2018 was a notable year for hacking of cryptocurrency exchanges and stealing funds. Such situations affected not only little known exchanges, but also major ones including Bithumb, Coincheck and Zaif. The beginning of 2019 was marked by another hack of the exchange, this time a New Zealand based exchange, Cryptopia. The damage and the circumstances of this incident have not yet been fully established, but this continues to raise questions about risks of keeping any funds on a cryptocurrency exchange and what you give up when doing so.
Types of Wallets
To begin, let’s examine what types of wallets there are and how safe they are to use. There are two major kinds of wallets: cold and hot. The main difference is if they are accessible through an Internet connection. Due to their connection to a network, you can easily send a transaction and quickly access the funds whenever you want. Hot wallets include web wallets, desktop wallets, mobile wallets and exchange wallets. There is also another difference among this type: in the case of using the exchange wallet, and even some mobile wallets, you do not own your private keys and the funds are more like an IOU. Hot wallets are an excellent solution for most users, but nevertheless, they have an increased risk of hacking.
The ideal solution in terms of security and storage of large sums are cold wallets. They do not have an Internet connection which prevents that threat of hacking, but they do have other risks – you may lose or damage the storage device. For cold wallets they are typically not a wallet for daily use, but rather a solution for a long-term secure storage.
Storage of Coins on Exchange
Many users prefer to use an exchange wallet, as they can immediately start trading and/or withdraw funds to another cryptocurrency or withdraw to fiat. This is quite convenient if we are talking about small amounts, or if you make periodic withdrawals to your personal wallet. But should you consider the address of the exchange as a place to store your funds longer than absolutely necessary?
The first and, perhaps, the main disadvantage is that you are not the real owner of private keys to the cryptocurrency addresses of the exchange and this puts your funds at serious risk. They are an IOU, and the exchange could at any point become unable to send you the coins.
The second disadvantage is that the exchange can be hacked and, accordingly, your funds can be stolen or frozen until all the circumstances are clarified.

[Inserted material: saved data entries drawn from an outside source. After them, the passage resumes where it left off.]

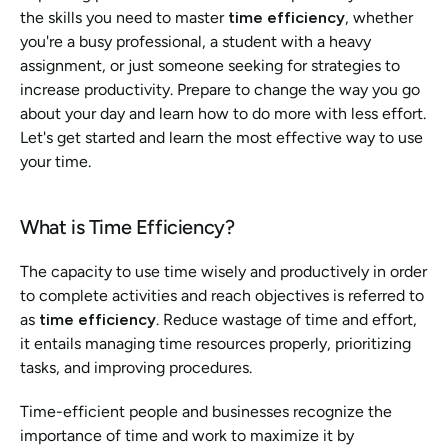
the skills you need to master 
time efficiency
, whether 
you're a busy professional, a student with a heavy 
assignment, or just someone seeking for strategies to 
increase productivity. Prepare to change the way you go 
about your day and learn how to do more with less effort. 
Let's get started and learn the most effective way to use 
your time.
What is Time Efficiency? 
The capacity to use time wisely and productively in order 
to complete activities and reach objectives is referred to 
as 
time efficiency
. Reduce wastage of time and effort, 
it entails managing time resources properly, prioritizing 
tasks, and improving procedures. 
Time-efficient people and businesses recognize the 
importance of time and work to maximize it by 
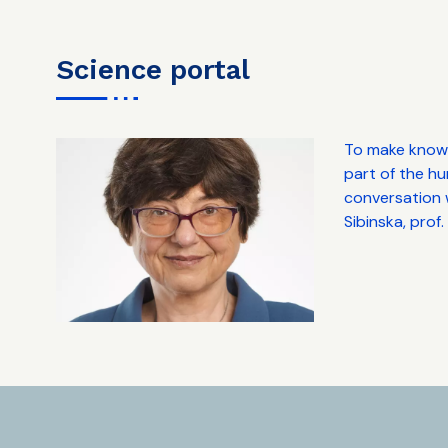
science portal
To make knowl
part of the hu
conversation w
Sibinska, prof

Centralized exchanges have many risks due to their nature: hacking, blocking by authorities, freezing of funds, etc. These situations can not be predicted when they will occur and for which exchange, but they do happen.
Each user must understand these risks before storing funds on the exchange wallet. You should also not forget about the security of your account on your part either. A good solution is to enable confirmation of withdrawal of funds by email or mobile phone number and also enable two-factor authentication.
Proof of Keys Event
On January 3, at the 10th anniversary of Bitcoin, “Proof of Keys” celebration was held with calls to withdraw your funds from exchanges to personal wallets in order to confirm that you are the real owner of your funds.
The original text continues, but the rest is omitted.